# Prepare and clean the census data
* missing values: drop columns with too many missing values, drop rows with too many missing values, fill with zero where it makes sense, and then make note of any columns you want to impute missing values in (you will need to do that on split data).

* outlier: an observation point that is distant from other observations 

* outliers: ignore, drop rows, snap to a selected max/min value, create bins (cut, qcut)

* data errors: drop the rows/observations with the errors, correct them to what it was intended

* address text normalization issues...e.g. deck 'C' 'c'. (correct and standardize the text)

* tidy data: getting your data in the shape it needs to be for modeling and exploring. every row should be an observation and every column should be a feature/attribute/variable.

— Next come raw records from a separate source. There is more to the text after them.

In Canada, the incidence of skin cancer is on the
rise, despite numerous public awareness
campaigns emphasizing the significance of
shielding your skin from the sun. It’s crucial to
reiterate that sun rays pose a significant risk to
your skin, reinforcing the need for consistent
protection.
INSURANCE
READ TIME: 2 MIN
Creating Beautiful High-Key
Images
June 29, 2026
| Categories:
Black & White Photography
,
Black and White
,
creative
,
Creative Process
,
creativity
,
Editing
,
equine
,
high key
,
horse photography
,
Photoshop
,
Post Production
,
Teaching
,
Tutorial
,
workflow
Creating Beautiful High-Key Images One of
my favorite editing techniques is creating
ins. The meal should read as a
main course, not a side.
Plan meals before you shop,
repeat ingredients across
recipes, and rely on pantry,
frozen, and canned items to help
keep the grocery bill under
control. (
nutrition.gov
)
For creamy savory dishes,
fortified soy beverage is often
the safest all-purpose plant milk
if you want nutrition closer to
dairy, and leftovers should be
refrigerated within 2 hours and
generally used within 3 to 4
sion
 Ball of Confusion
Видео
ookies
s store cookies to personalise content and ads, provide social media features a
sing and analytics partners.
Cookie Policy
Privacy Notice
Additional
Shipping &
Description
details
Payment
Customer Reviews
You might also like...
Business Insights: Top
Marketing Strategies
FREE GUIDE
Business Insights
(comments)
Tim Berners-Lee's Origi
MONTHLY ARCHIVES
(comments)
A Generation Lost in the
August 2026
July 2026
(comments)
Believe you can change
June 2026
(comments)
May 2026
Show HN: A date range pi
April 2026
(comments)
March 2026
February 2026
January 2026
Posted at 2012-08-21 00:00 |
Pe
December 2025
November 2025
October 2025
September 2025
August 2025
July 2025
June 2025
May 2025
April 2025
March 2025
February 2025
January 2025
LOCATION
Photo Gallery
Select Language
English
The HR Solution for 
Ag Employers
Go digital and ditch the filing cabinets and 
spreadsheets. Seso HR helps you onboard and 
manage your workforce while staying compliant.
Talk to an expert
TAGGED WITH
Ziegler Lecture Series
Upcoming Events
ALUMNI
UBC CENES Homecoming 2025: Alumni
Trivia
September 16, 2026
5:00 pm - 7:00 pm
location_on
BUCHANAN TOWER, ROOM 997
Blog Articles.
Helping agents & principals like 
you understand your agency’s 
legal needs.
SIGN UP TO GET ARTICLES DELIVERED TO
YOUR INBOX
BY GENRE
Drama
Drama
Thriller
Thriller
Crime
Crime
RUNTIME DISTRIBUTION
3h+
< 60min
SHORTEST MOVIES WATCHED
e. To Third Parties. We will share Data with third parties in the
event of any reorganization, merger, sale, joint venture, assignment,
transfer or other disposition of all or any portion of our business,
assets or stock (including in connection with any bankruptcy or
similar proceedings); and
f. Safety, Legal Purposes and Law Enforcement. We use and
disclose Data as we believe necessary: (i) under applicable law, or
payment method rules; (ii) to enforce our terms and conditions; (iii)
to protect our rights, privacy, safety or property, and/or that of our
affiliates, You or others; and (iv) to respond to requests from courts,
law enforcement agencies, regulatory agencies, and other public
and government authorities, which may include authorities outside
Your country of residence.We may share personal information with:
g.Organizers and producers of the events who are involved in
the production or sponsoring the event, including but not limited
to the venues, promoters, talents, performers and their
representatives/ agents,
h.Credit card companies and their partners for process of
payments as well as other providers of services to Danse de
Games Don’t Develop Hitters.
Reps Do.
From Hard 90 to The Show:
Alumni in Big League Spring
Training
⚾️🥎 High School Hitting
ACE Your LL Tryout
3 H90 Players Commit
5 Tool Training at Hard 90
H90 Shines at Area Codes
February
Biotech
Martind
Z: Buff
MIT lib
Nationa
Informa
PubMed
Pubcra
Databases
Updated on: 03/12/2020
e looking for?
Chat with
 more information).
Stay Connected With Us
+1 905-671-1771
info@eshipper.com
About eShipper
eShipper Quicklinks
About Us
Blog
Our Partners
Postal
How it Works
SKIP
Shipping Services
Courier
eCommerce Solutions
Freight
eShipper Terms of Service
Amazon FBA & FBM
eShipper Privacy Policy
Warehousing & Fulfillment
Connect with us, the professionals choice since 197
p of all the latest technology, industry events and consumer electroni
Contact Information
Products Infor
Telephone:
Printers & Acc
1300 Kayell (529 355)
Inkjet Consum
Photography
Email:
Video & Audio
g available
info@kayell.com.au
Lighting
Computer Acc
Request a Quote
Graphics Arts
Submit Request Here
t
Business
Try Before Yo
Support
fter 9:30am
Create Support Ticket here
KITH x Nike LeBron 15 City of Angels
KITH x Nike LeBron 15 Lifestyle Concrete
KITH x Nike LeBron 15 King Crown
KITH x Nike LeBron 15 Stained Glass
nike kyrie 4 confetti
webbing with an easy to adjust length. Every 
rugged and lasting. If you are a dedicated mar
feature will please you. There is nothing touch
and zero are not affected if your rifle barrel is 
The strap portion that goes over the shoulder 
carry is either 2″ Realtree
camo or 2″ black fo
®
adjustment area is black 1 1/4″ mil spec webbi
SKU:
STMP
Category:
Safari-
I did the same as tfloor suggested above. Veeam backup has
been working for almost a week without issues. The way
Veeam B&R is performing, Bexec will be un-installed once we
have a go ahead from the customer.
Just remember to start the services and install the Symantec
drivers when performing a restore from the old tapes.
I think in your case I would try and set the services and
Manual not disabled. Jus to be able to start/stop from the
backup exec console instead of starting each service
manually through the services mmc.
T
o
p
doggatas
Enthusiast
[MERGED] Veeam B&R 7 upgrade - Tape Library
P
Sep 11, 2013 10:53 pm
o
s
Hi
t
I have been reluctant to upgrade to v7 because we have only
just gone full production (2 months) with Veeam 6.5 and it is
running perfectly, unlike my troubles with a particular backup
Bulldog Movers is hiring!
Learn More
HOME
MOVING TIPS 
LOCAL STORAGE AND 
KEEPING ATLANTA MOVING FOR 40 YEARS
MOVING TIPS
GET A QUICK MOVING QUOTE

You want 1 observation per row, and 1 row per observation. If you want to predict a customer churn, each row should be a customer and each customer should be on only 1 row. (address duplicates, aggregate, melt, reshape, ...)

* creating new variables out of existing variables (e.g. z = x - y)

* rename columns

* datatypes: need numeric data to be able to feed into model (dummy vars, factor vars, manual encoding)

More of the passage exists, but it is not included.